** INSTRUCTIONS FOR THE TASK **
Return every line from the records below in which the word "because" is found.

Start of DATASET RECORDS

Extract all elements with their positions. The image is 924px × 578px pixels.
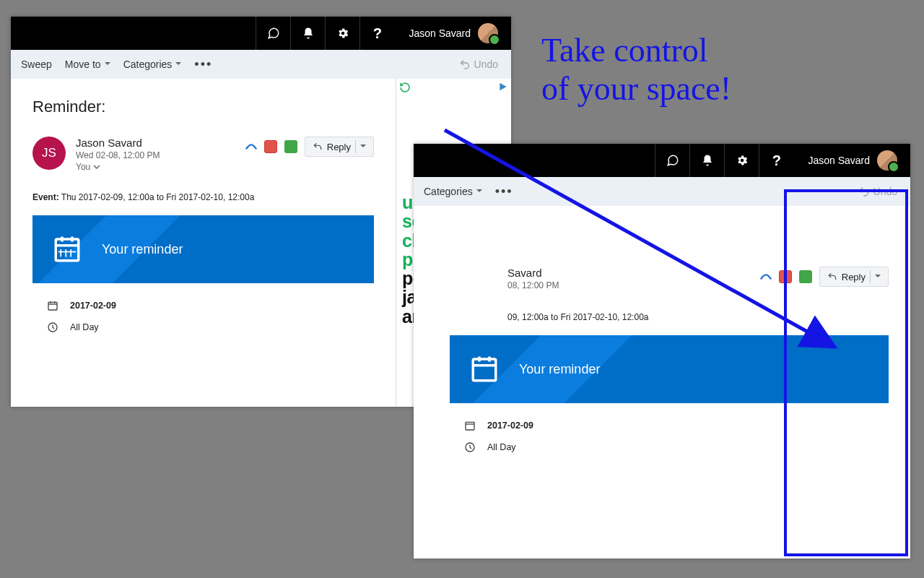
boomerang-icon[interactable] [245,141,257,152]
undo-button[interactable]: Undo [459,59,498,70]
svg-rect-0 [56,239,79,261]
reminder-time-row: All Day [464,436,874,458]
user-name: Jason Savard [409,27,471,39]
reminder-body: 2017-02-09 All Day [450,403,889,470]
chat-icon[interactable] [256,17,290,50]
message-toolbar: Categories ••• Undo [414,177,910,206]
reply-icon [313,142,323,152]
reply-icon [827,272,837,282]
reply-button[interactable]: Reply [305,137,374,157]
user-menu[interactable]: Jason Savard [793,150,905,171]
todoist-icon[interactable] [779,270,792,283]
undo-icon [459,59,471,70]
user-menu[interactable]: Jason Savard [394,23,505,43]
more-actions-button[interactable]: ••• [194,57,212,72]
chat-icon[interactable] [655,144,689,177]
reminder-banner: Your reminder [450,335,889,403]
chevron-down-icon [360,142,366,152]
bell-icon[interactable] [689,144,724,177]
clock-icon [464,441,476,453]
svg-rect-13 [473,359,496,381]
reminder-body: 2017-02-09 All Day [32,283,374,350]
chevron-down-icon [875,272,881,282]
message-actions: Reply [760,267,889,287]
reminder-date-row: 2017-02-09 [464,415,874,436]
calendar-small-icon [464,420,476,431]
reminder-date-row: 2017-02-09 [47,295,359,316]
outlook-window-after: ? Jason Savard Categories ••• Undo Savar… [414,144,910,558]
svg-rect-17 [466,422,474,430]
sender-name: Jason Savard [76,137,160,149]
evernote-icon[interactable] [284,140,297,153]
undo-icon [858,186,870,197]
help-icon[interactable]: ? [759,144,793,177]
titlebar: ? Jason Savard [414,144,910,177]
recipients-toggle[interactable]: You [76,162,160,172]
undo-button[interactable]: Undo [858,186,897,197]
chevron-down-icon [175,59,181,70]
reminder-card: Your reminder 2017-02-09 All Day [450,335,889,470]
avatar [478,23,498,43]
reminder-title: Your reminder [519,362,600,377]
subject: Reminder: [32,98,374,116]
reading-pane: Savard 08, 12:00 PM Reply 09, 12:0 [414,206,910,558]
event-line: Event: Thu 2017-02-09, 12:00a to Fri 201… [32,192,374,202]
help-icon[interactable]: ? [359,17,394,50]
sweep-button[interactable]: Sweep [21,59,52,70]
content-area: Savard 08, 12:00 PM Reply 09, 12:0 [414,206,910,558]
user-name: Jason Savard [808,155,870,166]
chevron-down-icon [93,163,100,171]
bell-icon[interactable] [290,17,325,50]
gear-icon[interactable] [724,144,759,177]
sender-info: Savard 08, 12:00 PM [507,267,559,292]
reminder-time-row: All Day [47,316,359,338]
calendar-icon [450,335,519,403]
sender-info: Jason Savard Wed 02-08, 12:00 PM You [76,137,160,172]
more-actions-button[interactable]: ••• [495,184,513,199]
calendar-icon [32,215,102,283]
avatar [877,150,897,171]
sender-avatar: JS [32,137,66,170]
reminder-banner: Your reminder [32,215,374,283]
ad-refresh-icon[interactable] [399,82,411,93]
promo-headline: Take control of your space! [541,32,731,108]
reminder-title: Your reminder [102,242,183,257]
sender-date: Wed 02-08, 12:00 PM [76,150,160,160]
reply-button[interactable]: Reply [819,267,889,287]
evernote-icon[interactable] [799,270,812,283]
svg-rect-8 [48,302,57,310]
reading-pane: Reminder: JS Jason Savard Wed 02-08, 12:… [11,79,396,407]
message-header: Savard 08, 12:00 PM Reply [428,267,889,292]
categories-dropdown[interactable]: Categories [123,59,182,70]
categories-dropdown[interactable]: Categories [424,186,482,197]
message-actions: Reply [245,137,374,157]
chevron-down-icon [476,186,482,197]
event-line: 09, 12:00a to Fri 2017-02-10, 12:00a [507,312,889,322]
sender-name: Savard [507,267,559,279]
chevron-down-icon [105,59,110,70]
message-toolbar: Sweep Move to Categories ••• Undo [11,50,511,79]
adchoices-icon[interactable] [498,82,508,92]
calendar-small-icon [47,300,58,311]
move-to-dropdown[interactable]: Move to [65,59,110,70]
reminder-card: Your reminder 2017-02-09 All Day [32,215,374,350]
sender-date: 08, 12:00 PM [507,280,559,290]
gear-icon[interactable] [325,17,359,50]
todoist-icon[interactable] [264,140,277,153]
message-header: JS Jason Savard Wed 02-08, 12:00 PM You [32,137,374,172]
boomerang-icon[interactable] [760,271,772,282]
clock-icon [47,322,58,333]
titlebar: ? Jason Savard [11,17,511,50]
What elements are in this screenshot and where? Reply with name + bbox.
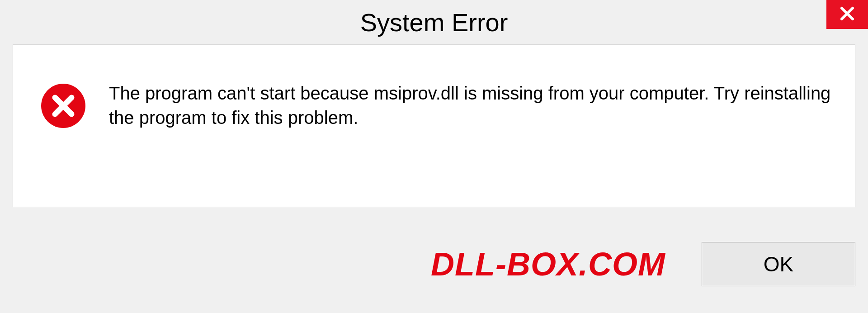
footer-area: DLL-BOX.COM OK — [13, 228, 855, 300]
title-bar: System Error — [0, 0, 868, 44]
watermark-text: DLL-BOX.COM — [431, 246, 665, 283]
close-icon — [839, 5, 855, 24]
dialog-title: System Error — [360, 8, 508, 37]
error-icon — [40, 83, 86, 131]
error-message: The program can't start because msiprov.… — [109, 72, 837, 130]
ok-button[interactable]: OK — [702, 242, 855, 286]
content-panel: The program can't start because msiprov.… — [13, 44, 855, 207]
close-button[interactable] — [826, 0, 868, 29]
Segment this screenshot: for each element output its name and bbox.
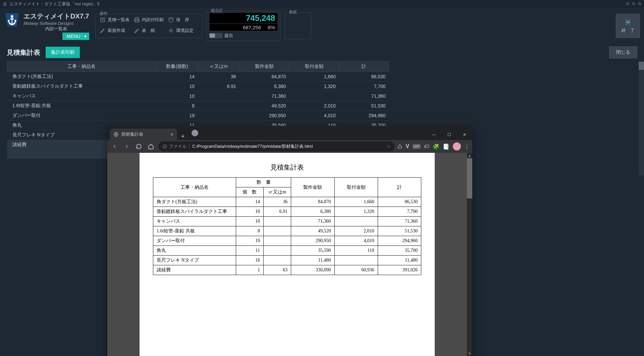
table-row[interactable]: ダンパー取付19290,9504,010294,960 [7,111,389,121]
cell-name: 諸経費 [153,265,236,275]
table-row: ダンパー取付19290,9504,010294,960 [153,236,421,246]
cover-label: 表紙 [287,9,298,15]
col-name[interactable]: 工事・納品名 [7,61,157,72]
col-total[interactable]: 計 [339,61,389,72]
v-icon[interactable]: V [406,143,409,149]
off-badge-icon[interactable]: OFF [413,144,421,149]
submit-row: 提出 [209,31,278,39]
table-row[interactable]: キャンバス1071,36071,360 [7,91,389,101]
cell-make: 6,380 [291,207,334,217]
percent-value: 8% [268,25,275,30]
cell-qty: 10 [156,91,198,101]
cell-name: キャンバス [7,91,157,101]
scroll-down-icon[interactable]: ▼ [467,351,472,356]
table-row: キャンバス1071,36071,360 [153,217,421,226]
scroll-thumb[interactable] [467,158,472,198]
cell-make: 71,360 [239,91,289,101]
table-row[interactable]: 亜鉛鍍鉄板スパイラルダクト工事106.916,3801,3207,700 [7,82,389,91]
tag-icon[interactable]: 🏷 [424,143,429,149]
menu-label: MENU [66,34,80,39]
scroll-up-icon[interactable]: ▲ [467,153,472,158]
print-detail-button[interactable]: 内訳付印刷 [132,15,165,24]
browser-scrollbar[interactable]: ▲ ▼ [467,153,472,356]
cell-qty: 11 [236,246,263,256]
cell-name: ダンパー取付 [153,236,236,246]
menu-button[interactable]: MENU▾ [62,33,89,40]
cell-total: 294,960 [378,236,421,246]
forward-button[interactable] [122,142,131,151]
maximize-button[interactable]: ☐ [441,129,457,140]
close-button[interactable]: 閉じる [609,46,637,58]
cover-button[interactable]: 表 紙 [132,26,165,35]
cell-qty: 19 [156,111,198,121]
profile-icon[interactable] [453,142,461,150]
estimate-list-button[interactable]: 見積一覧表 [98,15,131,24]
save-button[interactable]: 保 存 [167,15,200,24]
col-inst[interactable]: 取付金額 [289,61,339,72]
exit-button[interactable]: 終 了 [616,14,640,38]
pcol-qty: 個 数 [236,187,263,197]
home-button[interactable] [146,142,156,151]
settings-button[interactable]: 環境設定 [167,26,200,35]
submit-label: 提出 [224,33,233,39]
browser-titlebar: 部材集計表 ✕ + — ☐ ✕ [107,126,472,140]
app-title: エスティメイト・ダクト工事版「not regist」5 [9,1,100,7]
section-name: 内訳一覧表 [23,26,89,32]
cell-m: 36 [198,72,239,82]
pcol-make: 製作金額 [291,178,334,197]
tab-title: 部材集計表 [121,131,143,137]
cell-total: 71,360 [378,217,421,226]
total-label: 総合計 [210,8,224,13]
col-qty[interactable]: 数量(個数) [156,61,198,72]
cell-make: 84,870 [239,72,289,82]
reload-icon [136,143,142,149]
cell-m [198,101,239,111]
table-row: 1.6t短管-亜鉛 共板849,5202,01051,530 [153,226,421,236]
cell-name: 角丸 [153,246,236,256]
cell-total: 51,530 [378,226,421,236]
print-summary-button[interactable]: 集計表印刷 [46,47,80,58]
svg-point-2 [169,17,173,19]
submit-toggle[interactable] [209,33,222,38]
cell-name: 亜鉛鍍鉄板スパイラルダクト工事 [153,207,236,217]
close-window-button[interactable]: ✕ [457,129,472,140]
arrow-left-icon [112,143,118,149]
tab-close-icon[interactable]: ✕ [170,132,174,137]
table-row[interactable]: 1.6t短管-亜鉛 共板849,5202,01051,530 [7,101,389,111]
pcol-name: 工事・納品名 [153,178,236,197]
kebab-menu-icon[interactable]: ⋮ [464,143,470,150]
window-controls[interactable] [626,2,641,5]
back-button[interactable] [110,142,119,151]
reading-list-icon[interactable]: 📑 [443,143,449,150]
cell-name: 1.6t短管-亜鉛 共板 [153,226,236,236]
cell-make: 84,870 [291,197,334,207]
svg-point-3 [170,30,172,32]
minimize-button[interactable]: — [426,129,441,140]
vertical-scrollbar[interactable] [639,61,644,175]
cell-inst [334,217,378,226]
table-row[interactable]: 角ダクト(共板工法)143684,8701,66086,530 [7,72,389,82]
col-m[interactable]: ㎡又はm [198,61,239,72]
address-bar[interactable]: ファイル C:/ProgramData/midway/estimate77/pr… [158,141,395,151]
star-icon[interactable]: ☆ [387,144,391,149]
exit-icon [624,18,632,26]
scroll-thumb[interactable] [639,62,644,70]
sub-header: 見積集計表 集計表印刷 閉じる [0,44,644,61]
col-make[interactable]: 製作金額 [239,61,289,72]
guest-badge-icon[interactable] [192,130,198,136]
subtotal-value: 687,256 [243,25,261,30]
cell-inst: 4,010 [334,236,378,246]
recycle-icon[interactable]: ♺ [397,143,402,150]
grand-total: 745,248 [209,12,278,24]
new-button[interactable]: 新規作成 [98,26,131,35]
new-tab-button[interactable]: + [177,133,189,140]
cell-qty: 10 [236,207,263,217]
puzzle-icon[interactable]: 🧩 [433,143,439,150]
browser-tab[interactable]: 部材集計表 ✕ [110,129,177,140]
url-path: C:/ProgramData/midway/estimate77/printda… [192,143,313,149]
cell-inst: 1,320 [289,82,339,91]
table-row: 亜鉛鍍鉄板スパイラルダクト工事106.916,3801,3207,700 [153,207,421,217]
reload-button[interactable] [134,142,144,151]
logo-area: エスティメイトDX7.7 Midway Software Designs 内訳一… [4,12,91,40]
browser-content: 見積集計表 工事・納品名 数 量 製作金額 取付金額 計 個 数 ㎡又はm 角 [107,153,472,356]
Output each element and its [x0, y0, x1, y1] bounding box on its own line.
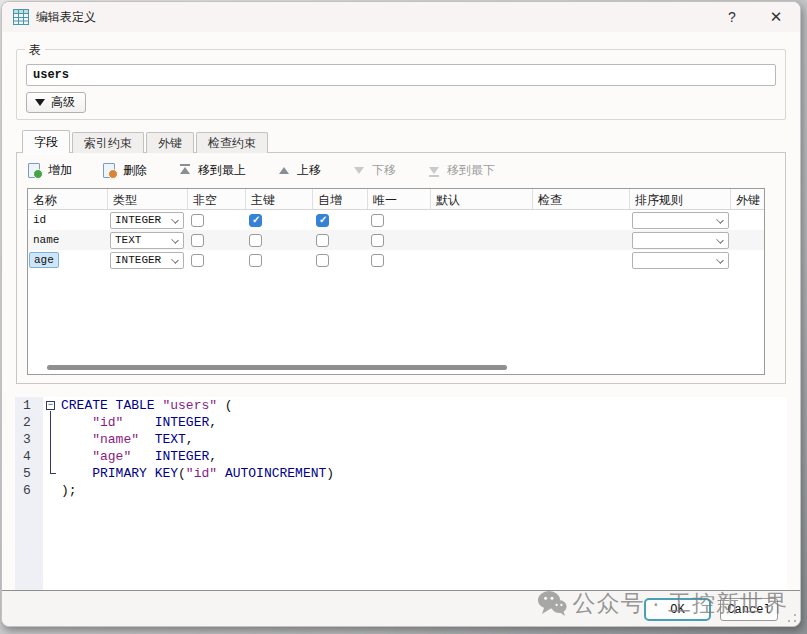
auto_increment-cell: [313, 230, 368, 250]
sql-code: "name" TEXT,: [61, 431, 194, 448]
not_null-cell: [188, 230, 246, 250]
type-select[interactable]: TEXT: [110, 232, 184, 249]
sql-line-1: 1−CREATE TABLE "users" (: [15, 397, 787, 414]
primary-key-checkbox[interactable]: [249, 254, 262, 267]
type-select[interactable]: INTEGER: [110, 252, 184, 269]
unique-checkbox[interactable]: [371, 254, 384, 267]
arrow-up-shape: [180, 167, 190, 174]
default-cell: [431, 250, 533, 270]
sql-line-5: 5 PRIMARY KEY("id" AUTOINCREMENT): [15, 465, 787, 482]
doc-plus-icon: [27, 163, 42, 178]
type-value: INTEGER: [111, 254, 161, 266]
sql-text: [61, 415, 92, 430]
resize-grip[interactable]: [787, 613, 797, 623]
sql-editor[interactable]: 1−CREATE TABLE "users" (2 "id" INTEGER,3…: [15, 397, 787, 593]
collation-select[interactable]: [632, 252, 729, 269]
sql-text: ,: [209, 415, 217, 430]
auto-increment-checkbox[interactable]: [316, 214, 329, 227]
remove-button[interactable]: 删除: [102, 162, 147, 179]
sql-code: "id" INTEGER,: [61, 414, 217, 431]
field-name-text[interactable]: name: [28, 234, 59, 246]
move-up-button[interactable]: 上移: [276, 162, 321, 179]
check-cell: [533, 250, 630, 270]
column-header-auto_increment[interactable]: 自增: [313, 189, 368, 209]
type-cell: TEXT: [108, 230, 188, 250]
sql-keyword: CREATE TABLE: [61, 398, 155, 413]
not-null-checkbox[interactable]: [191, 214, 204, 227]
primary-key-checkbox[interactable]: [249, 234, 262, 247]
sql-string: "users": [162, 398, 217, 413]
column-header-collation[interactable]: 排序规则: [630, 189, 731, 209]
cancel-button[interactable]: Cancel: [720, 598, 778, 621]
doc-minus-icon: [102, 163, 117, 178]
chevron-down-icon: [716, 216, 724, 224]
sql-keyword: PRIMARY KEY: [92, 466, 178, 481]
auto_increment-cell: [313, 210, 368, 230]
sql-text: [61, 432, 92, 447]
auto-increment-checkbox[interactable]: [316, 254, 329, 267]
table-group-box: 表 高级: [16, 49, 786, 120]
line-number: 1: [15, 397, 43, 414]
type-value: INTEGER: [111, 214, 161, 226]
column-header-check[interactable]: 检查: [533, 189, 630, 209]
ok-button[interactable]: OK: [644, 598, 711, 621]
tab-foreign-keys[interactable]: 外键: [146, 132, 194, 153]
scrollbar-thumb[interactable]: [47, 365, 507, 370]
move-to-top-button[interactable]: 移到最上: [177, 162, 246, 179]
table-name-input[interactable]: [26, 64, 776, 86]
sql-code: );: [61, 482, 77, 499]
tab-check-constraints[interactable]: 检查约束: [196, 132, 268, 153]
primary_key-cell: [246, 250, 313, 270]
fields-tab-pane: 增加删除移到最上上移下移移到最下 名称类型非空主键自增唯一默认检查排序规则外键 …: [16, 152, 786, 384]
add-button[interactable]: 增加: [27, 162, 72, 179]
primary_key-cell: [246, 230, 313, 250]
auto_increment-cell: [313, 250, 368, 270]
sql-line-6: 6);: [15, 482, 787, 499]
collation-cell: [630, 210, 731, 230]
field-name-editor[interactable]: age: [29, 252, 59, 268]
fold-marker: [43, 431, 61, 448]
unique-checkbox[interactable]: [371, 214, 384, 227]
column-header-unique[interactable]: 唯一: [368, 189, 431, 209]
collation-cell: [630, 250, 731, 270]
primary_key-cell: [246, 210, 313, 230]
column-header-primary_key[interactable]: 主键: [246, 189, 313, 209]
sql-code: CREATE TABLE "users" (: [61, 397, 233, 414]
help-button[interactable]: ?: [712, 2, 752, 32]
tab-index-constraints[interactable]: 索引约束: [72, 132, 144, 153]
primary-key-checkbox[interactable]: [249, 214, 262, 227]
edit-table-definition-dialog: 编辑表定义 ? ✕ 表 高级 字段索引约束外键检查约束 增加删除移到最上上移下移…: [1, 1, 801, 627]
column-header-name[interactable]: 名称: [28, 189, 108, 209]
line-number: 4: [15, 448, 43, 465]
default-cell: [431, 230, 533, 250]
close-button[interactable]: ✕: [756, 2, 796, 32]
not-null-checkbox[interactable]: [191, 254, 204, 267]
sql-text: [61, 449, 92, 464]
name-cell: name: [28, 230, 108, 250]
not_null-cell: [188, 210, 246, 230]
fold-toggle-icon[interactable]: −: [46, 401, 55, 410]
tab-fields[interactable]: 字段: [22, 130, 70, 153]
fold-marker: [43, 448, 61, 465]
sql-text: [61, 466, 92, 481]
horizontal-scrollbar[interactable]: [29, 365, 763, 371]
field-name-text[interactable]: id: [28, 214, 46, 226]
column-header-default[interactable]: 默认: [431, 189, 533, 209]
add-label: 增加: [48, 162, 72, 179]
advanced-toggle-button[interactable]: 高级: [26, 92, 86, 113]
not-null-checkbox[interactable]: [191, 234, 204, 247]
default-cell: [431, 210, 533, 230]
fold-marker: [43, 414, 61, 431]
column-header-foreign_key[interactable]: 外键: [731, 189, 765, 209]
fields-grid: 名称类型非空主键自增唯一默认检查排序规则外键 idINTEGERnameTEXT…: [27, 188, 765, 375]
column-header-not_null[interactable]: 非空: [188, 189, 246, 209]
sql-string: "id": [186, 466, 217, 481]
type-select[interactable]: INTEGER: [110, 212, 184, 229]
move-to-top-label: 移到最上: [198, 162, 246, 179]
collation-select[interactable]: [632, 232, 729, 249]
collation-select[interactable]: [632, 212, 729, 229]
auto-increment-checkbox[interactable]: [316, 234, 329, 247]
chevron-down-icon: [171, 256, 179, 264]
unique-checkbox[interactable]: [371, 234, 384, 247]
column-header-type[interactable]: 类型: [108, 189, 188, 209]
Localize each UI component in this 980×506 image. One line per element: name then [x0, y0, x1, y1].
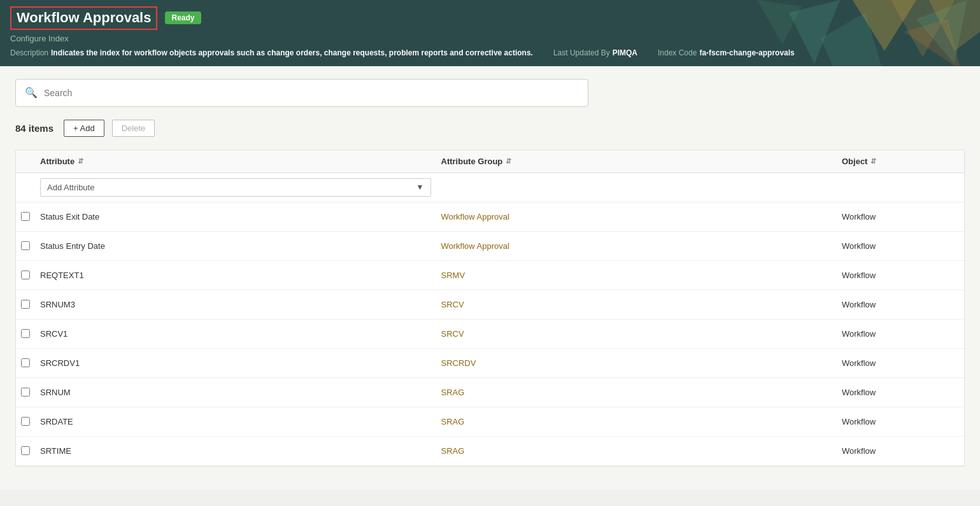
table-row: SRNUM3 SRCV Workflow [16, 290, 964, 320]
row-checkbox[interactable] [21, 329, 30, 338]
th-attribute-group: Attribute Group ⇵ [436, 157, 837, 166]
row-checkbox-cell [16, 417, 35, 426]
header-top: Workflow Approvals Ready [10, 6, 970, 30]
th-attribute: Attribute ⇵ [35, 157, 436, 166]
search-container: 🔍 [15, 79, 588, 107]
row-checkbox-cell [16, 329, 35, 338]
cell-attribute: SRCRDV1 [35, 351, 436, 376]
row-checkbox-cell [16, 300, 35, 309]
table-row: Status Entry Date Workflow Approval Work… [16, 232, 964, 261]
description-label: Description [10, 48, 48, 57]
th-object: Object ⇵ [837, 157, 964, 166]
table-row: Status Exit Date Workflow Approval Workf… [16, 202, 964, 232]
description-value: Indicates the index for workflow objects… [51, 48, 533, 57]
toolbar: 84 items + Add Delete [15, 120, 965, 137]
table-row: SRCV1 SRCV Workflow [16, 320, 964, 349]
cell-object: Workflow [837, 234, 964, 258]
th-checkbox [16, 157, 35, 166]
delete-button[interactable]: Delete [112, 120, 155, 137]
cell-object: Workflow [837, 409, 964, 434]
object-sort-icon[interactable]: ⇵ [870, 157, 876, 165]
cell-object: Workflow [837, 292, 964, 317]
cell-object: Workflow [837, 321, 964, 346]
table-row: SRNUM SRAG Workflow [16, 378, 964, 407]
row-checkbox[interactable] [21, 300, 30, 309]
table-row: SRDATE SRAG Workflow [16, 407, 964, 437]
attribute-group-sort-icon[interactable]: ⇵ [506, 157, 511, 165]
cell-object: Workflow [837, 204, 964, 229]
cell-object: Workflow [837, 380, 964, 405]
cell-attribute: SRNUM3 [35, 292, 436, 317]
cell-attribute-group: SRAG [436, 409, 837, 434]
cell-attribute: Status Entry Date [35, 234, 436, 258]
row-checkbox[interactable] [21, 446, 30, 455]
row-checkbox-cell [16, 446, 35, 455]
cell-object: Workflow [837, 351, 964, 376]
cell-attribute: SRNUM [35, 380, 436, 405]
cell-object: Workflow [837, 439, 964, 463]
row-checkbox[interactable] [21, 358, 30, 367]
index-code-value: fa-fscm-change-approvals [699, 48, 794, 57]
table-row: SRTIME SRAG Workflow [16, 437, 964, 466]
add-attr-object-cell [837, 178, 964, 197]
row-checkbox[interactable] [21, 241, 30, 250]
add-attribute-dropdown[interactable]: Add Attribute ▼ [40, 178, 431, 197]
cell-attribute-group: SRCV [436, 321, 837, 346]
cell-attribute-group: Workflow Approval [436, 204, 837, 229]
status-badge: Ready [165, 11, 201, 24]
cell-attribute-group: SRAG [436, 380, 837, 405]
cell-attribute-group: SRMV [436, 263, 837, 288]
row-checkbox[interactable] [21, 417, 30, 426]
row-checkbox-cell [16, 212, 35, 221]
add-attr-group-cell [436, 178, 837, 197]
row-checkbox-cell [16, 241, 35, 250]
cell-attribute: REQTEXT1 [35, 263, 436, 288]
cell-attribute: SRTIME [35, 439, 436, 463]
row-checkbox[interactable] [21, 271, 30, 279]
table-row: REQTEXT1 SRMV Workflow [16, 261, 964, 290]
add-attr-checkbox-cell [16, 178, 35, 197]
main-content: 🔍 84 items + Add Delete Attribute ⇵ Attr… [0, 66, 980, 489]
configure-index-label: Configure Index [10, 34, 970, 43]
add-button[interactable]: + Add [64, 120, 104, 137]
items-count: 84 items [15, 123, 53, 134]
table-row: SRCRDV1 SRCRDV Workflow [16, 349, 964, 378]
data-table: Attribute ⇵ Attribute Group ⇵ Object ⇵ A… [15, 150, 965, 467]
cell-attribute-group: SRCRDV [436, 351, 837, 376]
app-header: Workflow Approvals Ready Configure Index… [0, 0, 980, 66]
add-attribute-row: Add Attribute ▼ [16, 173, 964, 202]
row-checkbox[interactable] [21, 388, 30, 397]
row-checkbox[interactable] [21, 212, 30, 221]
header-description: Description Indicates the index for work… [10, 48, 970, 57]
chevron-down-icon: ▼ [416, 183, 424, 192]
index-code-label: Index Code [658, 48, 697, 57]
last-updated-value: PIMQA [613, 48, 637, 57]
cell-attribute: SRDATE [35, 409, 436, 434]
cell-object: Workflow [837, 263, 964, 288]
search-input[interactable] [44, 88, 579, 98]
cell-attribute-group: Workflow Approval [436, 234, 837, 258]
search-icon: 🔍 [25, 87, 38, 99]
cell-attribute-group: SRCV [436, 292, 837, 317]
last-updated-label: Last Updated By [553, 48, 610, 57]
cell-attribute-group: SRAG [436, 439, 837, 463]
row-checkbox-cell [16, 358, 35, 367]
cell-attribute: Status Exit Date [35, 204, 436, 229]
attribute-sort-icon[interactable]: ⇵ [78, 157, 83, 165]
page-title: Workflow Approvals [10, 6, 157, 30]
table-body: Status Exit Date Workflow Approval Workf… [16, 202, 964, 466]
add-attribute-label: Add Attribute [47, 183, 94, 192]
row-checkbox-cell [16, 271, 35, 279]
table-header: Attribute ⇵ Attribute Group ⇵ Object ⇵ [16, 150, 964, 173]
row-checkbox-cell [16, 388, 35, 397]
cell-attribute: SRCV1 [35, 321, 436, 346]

End of DATASET RECORDS

** FINAL ANSWER **
error-message: The program can't start because msiprov.… — [109, 72, 837, 130]
content-panel: The program can't start because msiprov.… — [13, 44, 855, 207]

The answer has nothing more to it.